Among the lines below, a stretch begins at the one with "制定原GB11836-89标准时，钢筋混凝土排水管的直径范" and ends at the one with "占有很大的优势，因为与其他管道相比，大直径钢筋混". Repeat that stretch exactly, ends included.

[Transcribed page contents]
===

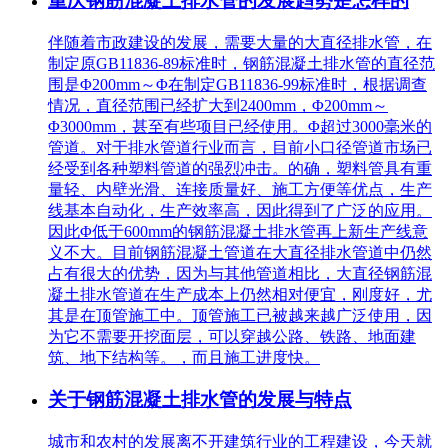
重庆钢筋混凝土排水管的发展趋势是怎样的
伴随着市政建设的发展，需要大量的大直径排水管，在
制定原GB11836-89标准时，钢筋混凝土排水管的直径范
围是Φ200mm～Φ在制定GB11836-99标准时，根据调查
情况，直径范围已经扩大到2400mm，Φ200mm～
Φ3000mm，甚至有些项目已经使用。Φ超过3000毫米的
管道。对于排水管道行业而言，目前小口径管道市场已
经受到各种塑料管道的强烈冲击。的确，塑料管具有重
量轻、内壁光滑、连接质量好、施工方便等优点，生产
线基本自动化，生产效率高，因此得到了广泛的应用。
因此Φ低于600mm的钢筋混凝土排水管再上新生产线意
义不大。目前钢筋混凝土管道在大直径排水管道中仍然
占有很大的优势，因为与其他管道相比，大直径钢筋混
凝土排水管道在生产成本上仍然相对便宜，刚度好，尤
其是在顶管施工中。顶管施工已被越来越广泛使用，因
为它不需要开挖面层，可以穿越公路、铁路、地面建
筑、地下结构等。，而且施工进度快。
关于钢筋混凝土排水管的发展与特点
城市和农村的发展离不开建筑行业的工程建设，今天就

===

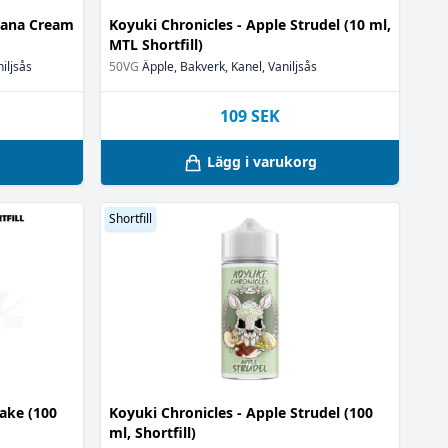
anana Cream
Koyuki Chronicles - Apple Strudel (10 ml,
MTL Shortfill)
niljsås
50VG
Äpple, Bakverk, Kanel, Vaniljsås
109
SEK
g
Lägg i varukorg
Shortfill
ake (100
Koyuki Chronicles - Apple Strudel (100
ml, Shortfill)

===

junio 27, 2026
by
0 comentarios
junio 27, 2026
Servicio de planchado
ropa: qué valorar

===

▸ WRITTEN RESPONSE:
制定原GB11836-89标准时，钢筋混凝土排水管的直径范
围是Φ200mm～Φ在制定GB11836-99标准时，根据调查
情况，直径范围已经扩大到2400mm，Φ200mm～
Φ3000mm，甚至有些项目已经使用。Φ超过3000毫米的
管道。对于排水管道行业而言，目前小口径管道市场已
经受到各种塑料管道的强烈冲击。的确，塑料管具有重
量轻、内壁光滑、连接质量好、施工方便等优点，生产
线基本自动化，生产效率高，因此得到了广泛的应用。
因此Φ低于600mm的钢筋混凝土排水管再上新生产线意
义不大。目前钢筋混凝土管道在大直径排水管道中仍然
占有很大的优势，因为与其他管道相比，大直径钢筋混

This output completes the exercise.